The Disney-owned production house named after founders Bob and Harvey Weinsteins' parents, Miramax, is—like Bob and Harvey's current shop—facing tough times. But while The Weinstein Company struggles for air, Miramax is being choked out by its corporate parents.
It wasn't much of a surprise when it was announced that Disney would be "restructuring" Miramax down to three films a year and cutting their staff by 70%.
When Disney studio chief Dick Cook was ousted last week, it was pretty common knowledge that an absent Cook, who was long a proponent of keeping the Miramax brand alive, certainly wasn't going to help things. Miramax hasn't been sufficiently profitable for a while, at least by Disney's standards. Sure, they've turned out some quality films over the last few years (No Country for Old Men, There Will Be Blood) but most people attribute those victories to New York's Worst Boss '07, producer Scott Rudin, and not Miramax head Daniel Battsek, the Brit who couldn't zero in on American tastes without the help of producers like Rudin: ears for quality and easy ins to studios. Miramax has also had far more than their fair share of failures lately, which the LAT report nicely reduces to their most recent three (Extract, Cheri, and The Boys Are Back). Are we forgetting Adventureland, Eagle vs. Shark, Blindness, etc? Because, well, we shouldn't.
These are mostly expensive films with fairly "bankable" stars being trotted out as "independent" fare, or as the LA Times enjoys calling it: "smaller, offbeat movies," which is a nice euphemism for anything that doesn't have a nailed-down demographic of conspicuous consumers (or, for that matter, teenagers). But big studio dramas used to do really well! Remember the 90s? Braveheart, Schindler's List, American Beauty, Gladiator: these films used to win box offices and Oscars. Not anymore. In their place are smaller affairs: The Reader, Crash, Revolutionary Road. Restrained pieces of moviemaking that aren't as epic as their history would suggest. Times change.
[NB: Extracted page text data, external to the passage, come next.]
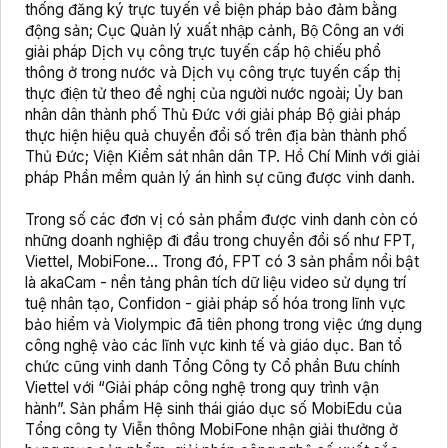
thống đăng ký trực tuyến về biện pháp bảo đảm bằng
động sản; Cục Quản lý xuất nhập cảnh, Bộ Công an với
giải pháp Dịch vụ công trực tuyến cấp hộ chiếu phổ
thông ở trong nước và Dịch vụ công trực tuyến cấp thị
thực điện tử theo đề nghị của người nước ngoài; Ủy ban
nhân dân thành phố Thủ Đức với giải pháp Bộ giải pháp
thực hiện hiệu quả chuyển đổi số trên địa bàn thành phố
Thủ Đức; Viện Kiểm sát nhân dân TP. Hồ Chí Minh với giải
pháp Phần mềm quản lý án hình sự cũng được vinh danh.
Trong số các đơn vị có sản phẩm được vinh danh còn có
những doanh nghiệp đi đầu trong chuyển đổi số như FPT,
Viettel, MobiFone... Trong đó, FPT có 3 sản phẩm nổi bật
là akaCam - nền tảng phân tích dữ liệu video sử dụng trí
tuệ nhân tạo, Confidon - giải pháp số hóa trong lĩnh vực
bảo hiểm và Violympic đã tiên phong trong việc ứng dụng
công nghệ vào các lĩnh vực kinh tế và giáo dục. Ban tổ
chức cũng vinh danh Tổng Công ty Cổ phần Bưu chính
Viettel với “Giải pháp công nghệ trong quy trình vận
hành”. Sản phẩm Hệ sinh thái giáo dục số MobiEdu của
Tổng công ty Viễn thông MobiFone nhận giải thưởng ở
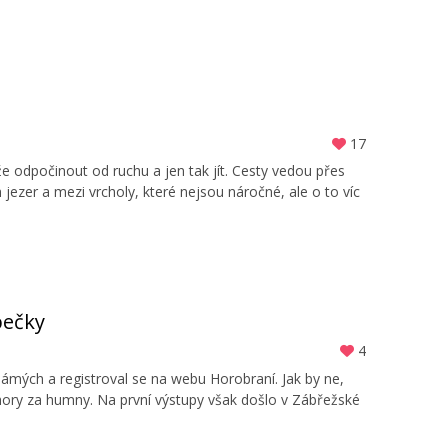
17
ůže odpočinout od ruchu a jen tak jít. Cesty vedou přes
ezer a mezi vrcholy, které nejsou náročné, ale o to víc
pečky
4
mých a registroval se na webu Horobraní. Jak by ne,
 hory za humny. Na první výstupy však došlo v Zábřežské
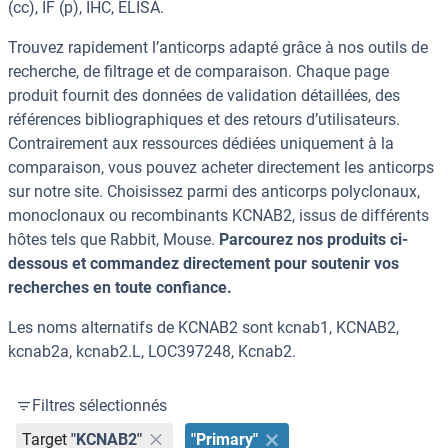
(cc), IF (p), IHC, ELISA.
Trouvez rapidement l’anticorps adapté grâce à nos outils de
recherche, de filtrage et de comparaison. Chaque page
produit fournit des données de validation détaillées, des
références bibliographiques et des retours d’utilisateurs.
Contrairement aux ressources dédiées uniquement à la
comparaison, vous pouvez acheter directement les anticorps
sur notre site. Choisissez parmi des anticorps polyclonaux,
monoclonaux ou recombinants KCNAB2, issus de différents
hôtes tels que Rabbit, Mouse.
Parcourez nos produits ci-
dessous et commandez directement pour soutenir vos
recherches en toute confiance.
Les noms alternatifs de KCNAB2 sont kcnab1, KCNAB2,
kcnab2a, kcnab2.L, LOC397248, Kcnab2.
Filtres sélectionnés
Target
"KCNAB2"
"Primary"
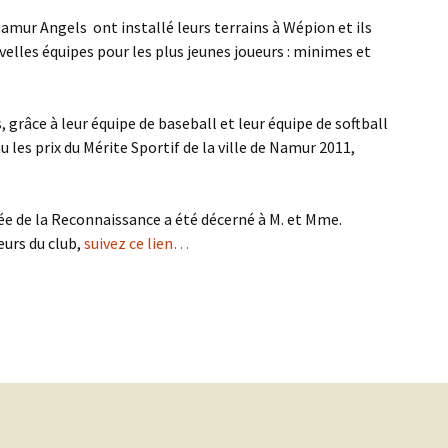
Namur Angels ont installé leurs terrains à Wépion et ils
velles équipes pour les plus jeunes joueurs : minimes et
grâce à leur équipe de baseball et leur équipe de softball
les prix du Mérite Sportif de la ville de Namur 2011,
ée de la Reconnaissance a été décerné à M. et Mme.
urs du club,
suivez ce lien…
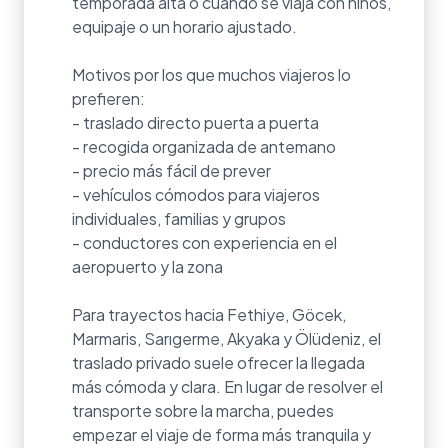
temporada alta o cuando se viaja con niños,
equipaje o un horario ajustado.
Motivos por los que muchos viajeros lo
prefieren:
- traslado directo puerta a puerta
- recogida organizada de antemano
- precio más fácil de prever
- vehículos cómodos para viajeros
individuales, familias y grupos
- conductores con experiencia en el
aeropuerto y la zona
Para trayectos hacia Fethiye, Göcek,
Marmaris, Sarıgerme, Akyaka y Ölüdeniz, el
traslado privado suele ofrecer la llegada
más cómoda y clara. En lugar de resolver el
transporte sobre la marcha, puedes
empezar el viaje de forma más tranquila y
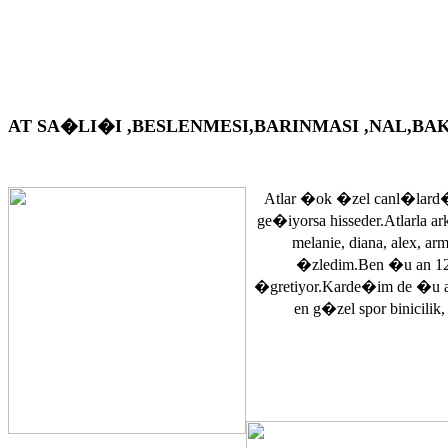
AT SA�LI�I ,BESLENMESI,BARINMASI ,NAL,BAKIM VS. A
Atlar �ok �zel canl�lard�
ge�iyorsa hisseder.Atlarla a
melanie, diana, alex, 
�zledim.Ben �u an 12
�gretiyor.Karde�im de �u 
en g�zel spor binicilik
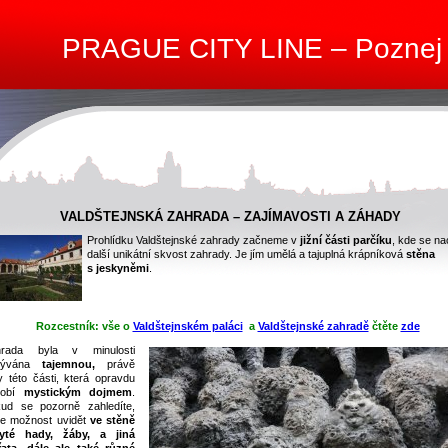
PRAGUE CITY LINE – Poznej
VALDŠTEJNSKÁ ZAHRADA – ZAJÍMAVOSTI A ZÁHADY
Prohlídku Valdštejnské zahrady začneme v
jižní části parčíku
, kde se na
další unikátní skvost zahrady. Je jím umělá a tajuplná krápníková
stěna
s jeskyněmi
.
-
Rozcestník: vše o
Valdštejnském paláci
a
Valdštejnské zahradě
čtěte
zde
hrada byla v minulosti
zývána
tajemnou,
právě
y této části, která opravdu
sobí
mystickým dojmem
.
ud se pozorně zahledíte,
e možnost uvidět
ve stěně
ryté hady, žáby, a jiná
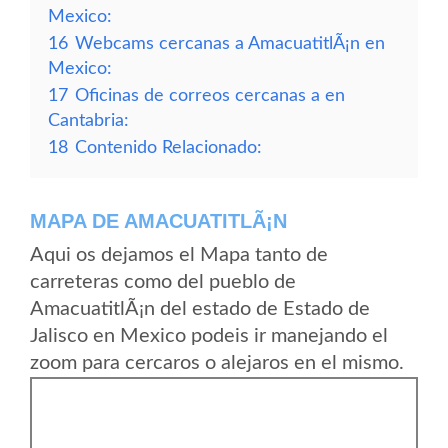
Mexico:
16
Webcams cercanas a AmacuatitlÃ¡n en
Mexico:
17
Oficinas de correos cercanas a en
Cantabria:
18
Contenido Relacionado:
MAPA DE AMACUATITLÃ¡N
Aqui os dejamos el Mapa tanto de
carreteras como del pueblo de
AmacuatitlÃ¡n del estado de Estado de
Jalisco en Mexico podeis ir manejando el
zoom para cercaros o alejaros en el mismo.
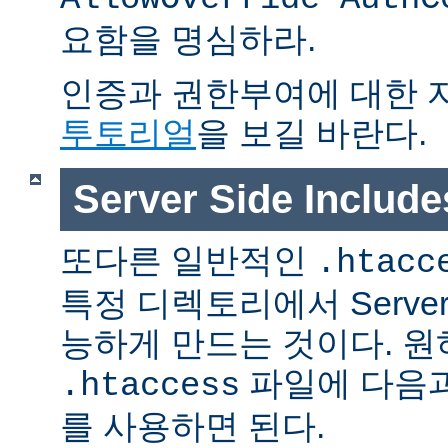
요함을 명심하라.
인증과 권한부여에 대한 
투토리얼
을 보길 바란다.
Server Side Inclu
또다른 일반적인
.htacc
특정 디렉토리에서 Server S
능하게 만드는 것이다. 
파일에 다음과
.htaccess
를 사용하면 된다.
Picturehouse, Warner Independent, and now, Miramax: all of these were so-called "specialty division" studio-within-studios that failed. They were built up to lure stars with the promise of getting their art-house rocks off in exchange for a multi-picture deal involving a blockbuster. Why? Because, for studios, they weren't worth the cost of the money they were losing devoting resources to making or acquiring and marketing these mostly unprofitable movies. So: studio indies are coming to an end. Thank god.
Miramax got their name by making movies like Swingers and Pulp Fiction. They stumbled upon raw talent who could make an incredible movie on the cheap, and the profits were extraordinary. When you have the backing of a studio like Disney, or Warner Bros, that's never going to happen. As much as they probably enjoy the schadenfreude of Disney fucking up their baby, even The Weinstein Brothers, still hopped up on the memories of their last moneyed days with Disney, are now caught between pissing cash into the wind on highbrow stuff, or focusing on making more stuff like Halloween 2. Layoffs are impending for Miramax employees who once thought they had the safety of a studio that cared about "good" movies. Disney's commitment to "quality" extends as far as their bottom line, like so many other multinationals trying to turn a buck.
Independent film used to be a game of digging through the dark to find something incredible, and that might be what it's returning to. Hollywood's new producers are savvy to New Media marketing games; they know how to make good films while keeping the kitchen sink. We can try to avoid the symbolism of Miramax's doom as much as we want to, but in the end, it's simple: conglomerates are out of the art-house game, which means its full-on open season for underdog movies again. Let the new Weinsteins emerge.